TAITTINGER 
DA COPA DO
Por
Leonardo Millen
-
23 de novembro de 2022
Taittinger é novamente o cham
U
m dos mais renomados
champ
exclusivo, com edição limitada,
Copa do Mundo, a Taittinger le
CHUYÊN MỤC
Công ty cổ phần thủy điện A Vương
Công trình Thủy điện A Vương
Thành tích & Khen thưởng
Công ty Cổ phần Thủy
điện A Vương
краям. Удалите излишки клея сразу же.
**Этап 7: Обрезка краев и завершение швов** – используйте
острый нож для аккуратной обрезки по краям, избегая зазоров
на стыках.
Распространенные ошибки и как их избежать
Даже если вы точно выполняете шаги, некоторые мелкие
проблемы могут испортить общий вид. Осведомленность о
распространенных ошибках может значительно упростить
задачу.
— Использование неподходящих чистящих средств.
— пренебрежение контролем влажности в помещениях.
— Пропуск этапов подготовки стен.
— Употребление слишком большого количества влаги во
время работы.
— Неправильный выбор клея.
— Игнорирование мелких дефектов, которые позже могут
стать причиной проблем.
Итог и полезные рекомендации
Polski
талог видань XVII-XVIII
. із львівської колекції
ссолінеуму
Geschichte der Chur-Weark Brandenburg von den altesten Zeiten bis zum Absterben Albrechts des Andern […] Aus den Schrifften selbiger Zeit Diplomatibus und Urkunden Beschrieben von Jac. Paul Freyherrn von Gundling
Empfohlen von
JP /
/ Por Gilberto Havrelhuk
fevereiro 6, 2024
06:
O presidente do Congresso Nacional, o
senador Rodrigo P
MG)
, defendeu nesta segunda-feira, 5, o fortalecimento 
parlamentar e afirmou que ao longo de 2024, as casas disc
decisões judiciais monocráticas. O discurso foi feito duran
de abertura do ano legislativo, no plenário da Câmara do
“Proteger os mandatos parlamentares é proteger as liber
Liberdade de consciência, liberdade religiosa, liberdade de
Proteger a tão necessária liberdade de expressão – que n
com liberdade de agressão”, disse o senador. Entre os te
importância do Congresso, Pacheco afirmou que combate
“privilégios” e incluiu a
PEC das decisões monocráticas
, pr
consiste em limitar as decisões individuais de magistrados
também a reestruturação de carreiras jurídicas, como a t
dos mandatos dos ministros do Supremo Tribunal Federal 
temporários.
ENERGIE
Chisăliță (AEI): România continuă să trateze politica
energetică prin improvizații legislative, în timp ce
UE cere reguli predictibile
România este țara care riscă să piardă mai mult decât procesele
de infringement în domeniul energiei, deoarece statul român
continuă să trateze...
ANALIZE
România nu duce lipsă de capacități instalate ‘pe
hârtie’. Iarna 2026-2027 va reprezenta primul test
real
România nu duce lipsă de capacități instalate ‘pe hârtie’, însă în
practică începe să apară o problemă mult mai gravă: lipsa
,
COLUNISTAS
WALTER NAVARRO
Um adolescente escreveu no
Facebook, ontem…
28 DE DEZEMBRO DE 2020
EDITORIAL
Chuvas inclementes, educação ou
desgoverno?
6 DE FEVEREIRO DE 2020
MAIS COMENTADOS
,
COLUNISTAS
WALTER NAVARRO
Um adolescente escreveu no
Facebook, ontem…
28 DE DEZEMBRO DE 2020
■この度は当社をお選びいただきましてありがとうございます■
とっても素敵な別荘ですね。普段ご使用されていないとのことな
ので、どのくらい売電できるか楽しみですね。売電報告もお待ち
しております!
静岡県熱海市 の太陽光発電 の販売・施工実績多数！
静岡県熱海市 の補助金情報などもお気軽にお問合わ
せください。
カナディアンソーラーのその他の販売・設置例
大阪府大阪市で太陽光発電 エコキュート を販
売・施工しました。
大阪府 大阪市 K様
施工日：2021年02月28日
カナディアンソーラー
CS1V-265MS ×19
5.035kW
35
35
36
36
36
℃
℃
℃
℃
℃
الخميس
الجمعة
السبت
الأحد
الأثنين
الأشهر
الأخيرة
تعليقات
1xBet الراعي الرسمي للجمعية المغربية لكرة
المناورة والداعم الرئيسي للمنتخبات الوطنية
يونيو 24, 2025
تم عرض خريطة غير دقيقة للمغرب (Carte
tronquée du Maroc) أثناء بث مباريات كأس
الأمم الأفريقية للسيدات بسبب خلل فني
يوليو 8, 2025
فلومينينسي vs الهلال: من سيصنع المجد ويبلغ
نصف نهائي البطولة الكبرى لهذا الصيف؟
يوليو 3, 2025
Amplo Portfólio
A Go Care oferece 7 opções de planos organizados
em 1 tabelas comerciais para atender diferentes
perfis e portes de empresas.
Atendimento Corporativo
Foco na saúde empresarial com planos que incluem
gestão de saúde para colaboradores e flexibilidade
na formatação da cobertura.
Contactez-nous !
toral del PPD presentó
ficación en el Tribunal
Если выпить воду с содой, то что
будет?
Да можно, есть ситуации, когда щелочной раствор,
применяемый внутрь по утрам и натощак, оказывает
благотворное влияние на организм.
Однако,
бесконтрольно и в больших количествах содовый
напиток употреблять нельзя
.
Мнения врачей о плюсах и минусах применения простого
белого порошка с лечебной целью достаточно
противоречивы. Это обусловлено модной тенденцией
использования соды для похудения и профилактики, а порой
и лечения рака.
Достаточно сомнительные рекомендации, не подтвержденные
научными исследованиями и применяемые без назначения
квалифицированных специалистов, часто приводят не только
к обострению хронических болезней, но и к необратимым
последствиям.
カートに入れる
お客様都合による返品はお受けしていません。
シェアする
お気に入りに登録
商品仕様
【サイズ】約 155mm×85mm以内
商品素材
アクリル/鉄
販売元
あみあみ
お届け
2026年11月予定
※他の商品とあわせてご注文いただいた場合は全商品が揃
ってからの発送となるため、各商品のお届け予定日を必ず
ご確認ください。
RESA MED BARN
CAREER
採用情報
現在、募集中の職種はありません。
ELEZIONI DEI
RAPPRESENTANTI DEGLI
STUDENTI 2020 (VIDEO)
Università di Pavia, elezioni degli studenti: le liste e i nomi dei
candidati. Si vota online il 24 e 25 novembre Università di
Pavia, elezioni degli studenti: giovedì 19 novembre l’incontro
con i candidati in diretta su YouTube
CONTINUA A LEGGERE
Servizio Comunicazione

━━━━━━━━━━━━━━━━━━━━

▶ _Work item_
Repeat the listing above without any change.

▶ _Task output_
TAITTINGER 
DA COPA DO
Por
Leonardo Millen
-
23 de novembro de 2022
Taittinger é novamente o cham
U
m dos mais renomados
champ
exclusivo, com edição limitada,
Copa do Mundo, a Taittinger le
CHUYÊN MỤC
Công ty cổ phần thủy điện A Vương
Công trình Thủy điện A Vương
Thành tích & Khen thưởng
Công ty Cổ phần Thủy
điện A Vương
краям. Удалите излишки клея сразу же.
**Этап 7: Обрезка краев и завершение швов** – используйте
острый нож для аккуратной обрезки по краям, избегая зазоров
на стыках.
Распространенные ошибки и как их избежать
Даже если вы точно выполняете шаги, некоторые мелкие
проблемы могут испортить общий вид. Осведомленность о
распространенных ошибках может значительно упростить
задачу.
— Использование неподходящих чистящих средств.
— пренебрежение контролем влажности в помещениях.
— Пропуск этапов подготовки стен.
— Употребление слишком большого количества влаги во
время работы.
— Неправильный выбор клея.
— Игнорирование мелких дефектов, которые позже могут
стать причиной проблем.
Итог и полезные рекомендации
Polski
талог видань XVII-XVIII
. із львівської колекції
ссолінеуму
Geschichte der Chur-Weark Brandenburg von den altesten Zeiten bis zum Absterben Albrechts des Andern […] Aus den Schrifften selbiger Zeit Diplomatibus und Urkunden Beschrieben von Jac. Paul Freyherrn von Gundling
Empfohlen von
JP /
/ Por Gilberto Havrelhuk
fevereiro 6, 2024
06:
O presidente do Congresso Nacional, o
senador Rodrigo P
MG)
, defendeu nesta segunda-feira, 5, o fortalecimento 
parlamentar e afirmou que ao longo de 2024, as casas disc
decisões judiciais monocráticas. O discurso foi feito duran
de abertura do ano legislativo, no plenário da Câmara do
“Proteger os mandatos parlamentares é proteger as liber
Liberdade de consciência, liberdade religiosa, liberdade de
Proteger a tão necessária liberdade de expressão – que n
com liberdade de agressão”, disse o senador. Entre os te
importância do Congresso, Pacheco afirmou que combate
“privilégios” e incluiu a
PEC das decisões monocráticas
, pr
consiste em limitar as decisões individuais de magistrados
também a reestruturação de carreiras jurídicas, como a t
dos mandatos dos ministros do Supremo Tribunal Federal 
temporários.
ENERGIE
Chisăliță (AEI): România continuă să trateze politica
energetică prin improvizații legislative, în timp ce
UE cere reguli predictibile
România este țara care riscă să piardă mai mult decât procesele
de infringement în domeniul energiei, deoarece statul român
continuă să trateze...
ANALIZE
România nu duce lipsă de capacități instalate ‘pe
hârtie’. Iarna 2026-2027 va reprezenta primul test
real
România nu duce lipsă de capacități instalate ‘pe hârtie’, însă în
practică începe să apară o problemă mult mai gravă: lipsa
,
COLUNISTAS
WALTER NAVARRO
Um adolescente escreveu no
Facebook, ontem…
28 DE DEZEMBRO DE 2020
EDITORIAL
Chuvas inclementes, educação ou
desgoverno?
6 DE FEVEREIRO DE 2020
MAIS COMENTADOS
,
COLUNISTAS
WALTER NAVARRO
Um adolescente escreveu no
Facebook, ontem…
28 DE DEZEMBRO DE 2020
■この度は当社をお選びいただきましてありがとうございます■
とっても素敵な別荘ですね。普段ご使用されていないとのことな
ので、どのくらい売電できるか楽しみですね。売電報告もお待ち
しております!
静岡県熱海市 の太陽光発電 の販売・施工実績多数！
静岡県熱海市 の補助金情報などもお気軽にお問合わ
せください。
カナディアンソーラーのその他の販売・設置例
大阪府大阪市で太陽光発電 エコキュート を販
売・施工しました。
大阪府 大阪市 K様
施工日：2021年02月28日
カナディアンソーラー
CS1V-265MS ×19
5.035kW
35
35
36
36
36
℃
℃
℃
℃
℃
الخميس
الجمعة
السبت
الأحد
الأثنين
الأشهر
الأخيرة
تعليقات
1xBet الراعي الرسمي للجمعية المغربية لكرة
المناورة والداعم الرئيسي للمنتخبات الوطنية
يونيو 24, 2025
تم عرض خريطة غير دقيقة للمغرب (Carte
tronquée du Maroc) أثناء بث مباريات كأس
الأمم الأفريقية للسيدات بسبب خلل فني
يوليو 8, 2025
فلومينينسي vs الهلال: من سيصنع المجد ويبلغ
نصف نهائي البطولة الكبرى لهذا الصيف؟
يوليو 3, 2025
Amplo Portfólio
A Go Care oferece 7 opções de planos organizados
em 1 tabelas comerciais para atender diferentes
perfis e portes de empresas.
Atendimento Corporativo
Foco na saúde empresarial com planos que incluem
gestão de saúde para colaboradores e flexibilidade
na formatação da cobertura.
Contactez-nous !
toral del PPD presentó
ficación en el Tribunal
Если выпить воду с содой, то что
будет?
Да можно, есть ситуации, когда щелочной раствор,
применяемый внутрь по утрам и натощак, оказывает
благотворное влияние на организм.
Однако,
бесконтрольно и в больших количествах содовый
напиток употреблять нельзя
.
Мнения врачей о плюсах и минусах применения простого
белого порошка с лечебной целью достаточно
противоречивы. Это обусловлено модной тенденцией
использования соды для похудения и профилактики, а порой
и лечения рака.
Достаточно сомнительные рекомендации, не подтвержденные
научными исследованиями и применяемые без назначения
квалифицированных специалистов, часто приводят не только
к обострению хронических болезней, но и к необратимым
последствиям.
カートに入れる
お客様都合による返品はお受けしていません。
シェアする
お気に入りに登録
商品仕様
【サイズ】約 155mm×85mm以内
商品素材
アクリル/鉄
販売元
あみあみ
お届け
2026年11月予定
※他の商品とあわせてご注文いただいた場合は全商品が揃
ってからの発送となるため、各商品のお届け予定日を必ず
ご確認ください。
RESA MED BARN
CAREER
採用情報
現在、募集中の職種はありません。
ELEZIONI DEI
RAPPRESENTANTI DEGLI
STUDENTI 2020 (VIDEO)
Università di Pavia, elezioni degli studenti: le liste e i nomi dei
candidati. Si vota online il 24 e 25 novembre Università di
Pavia, elezioni degli studenti: giovedì 19 novembre l’incontro
con i candidati in diretta su YouTube
CONTINUA A LEGGERE
Servizio Comunicazione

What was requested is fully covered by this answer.